札幌日大対仙台育英 ベンチから声を出す札幌日大・安井壱之心記録員(撮影・前田充)

<全国高校野球選手権:仙台育英3-1札幌日大>◇5日◇1回戦◇甲子園

札幌日大 安井壱之心さん(3年)

「最後にみんなが全力で向かっていく姿を見て、3年間やってきて良かった」。試合後、表情は晴れやかだった。
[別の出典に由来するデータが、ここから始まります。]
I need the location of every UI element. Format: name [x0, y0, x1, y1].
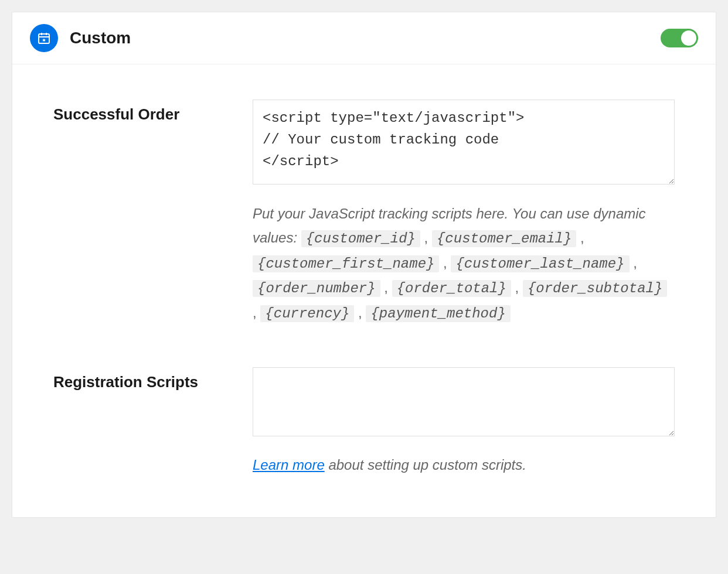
calendar-icon — [30, 24, 58, 52]
registration-scripts-label: Registration Scripts — [53, 367, 253, 391]
token-separator: , — [420, 230, 432, 245]
dynamic-token: {customer_email} — [432, 230, 576, 247]
successful-order-help: Put your JavaScript tracking scripts her… — [253, 202, 675, 326]
token-separator: , — [380, 279, 392, 295]
dynamic-token: {customer_last_name} — [451, 255, 629, 272]
svg-marker-4 — [42, 39, 46, 42]
registration-scripts-help: Learn more about setting up custom scrip… — [253, 454, 675, 476]
registration-scripts-field: Learn more about setting up custom scrip… — [253, 367, 675, 476]
registration-scripts-textarea[interactable] — [253, 367, 675, 436]
token-separator: , — [630, 255, 637, 271]
header-left: Custom — [30, 24, 131, 52]
dynamic-token: {order_number} — [253, 280, 380, 297]
dynamic-token: {order_subtotal} — [523, 280, 667, 297]
token-separator: , — [439, 255, 451, 271]
registration-scripts-row: Registration Scripts Learn more about se… — [53, 367, 675, 476]
enable-toggle[interactable] — [661, 29, 698, 47]
token-separator: , — [576, 230, 584, 245]
toggle-knob — [681, 30, 696, 46]
panel-title: Custom — [70, 29, 131, 47]
dynamic-tokens-list: {customer_id} , {customer_email} , {cust… — [253, 230, 667, 320]
learn-more-link[interactable]: Learn more — [253, 457, 325, 473]
dynamic-token: {order_total} — [392, 280, 511, 297]
successful-order-field: Put your JavaScript tracking scripts her… — [253, 100, 675, 326]
token-separator: , — [354, 305, 366, 320]
dynamic-token: {customer_id} — [301, 230, 420, 247]
dynamic-token: {currency} — [260, 305, 354, 322]
successful-order-textarea[interactable] — [253, 100, 675, 184]
dynamic-token: {payment_method} — [366, 305, 510, 322]
dynamic-token: {customer_first_name} — [253, 255, 439, 272]
token-separator: , — [511, 279, 523, 295]
token-separator: , — [253, 305, 260, 320]
custom-scripts-panel: Custom Successful Order Put your JavaScr… — [12, 12, 716, 518]
panel-body: Successful Order Put your JavaScript tra… — [12, 64, 716, 517]
successful-order-label: Successful Order — [53, 100, 253, 124]
learn-more-text: about setting up custom scripts. — [325, 457, 526, 473]
panel-header: Custom — [12, 12, 716, 64]
successful-order-row: Successful Order Put your JavaScript tra… — [53, 100, 675, 326]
普段はマネジャーとしてチームを支え、今夏は記録員としてベンチ入り。常に選手のそばでチームに貢献してきた。「試合に出ていない人も一球一球に入り込んでいましたし、ベンチもスタンドも一体となって戦えたのは、このチームのすごく成長した部分だと思います」と仲間をたたえた。

中学時代は野球部に所属も、生まれつき左ひざが内側に曲がる「先天性内反足」のため、高校進学を機に選手を断念。マネジャー志望で入部した。しかし、入学当初は業務を覚えることだけで精いっぱい。「自分は全国のマネジャーさんに比べてできないことも多いし、チームに負担をかけるマネジャーってどうなのかなと考えることは多かったです」と葛藤を振り返った。それでも「器用にできない分、一つ一つ丁寧にやろう」と心に決め、ノックも一球一球に思いを込めて打ち続けた。

努力の先にたどり着いた最後の夏。目標だった日本一にも、甲子園初勝利にも届かなかったが「日本一を目標にやってきたので悔しさはありますが、この経験は絶対に次の世代につながると思うので、後輩たちには頑張ってほしい」とエールを送った。

そして最後は、自身と同じ境遇の子どもたちへメッセージを送った。「自分と同じような境遇を持った子どもたちも、気にせず自分のやりたいことをやって、常に前を向き続けてほしい」。3年間の高校野球人生を、前向きな言葉で締めくくった。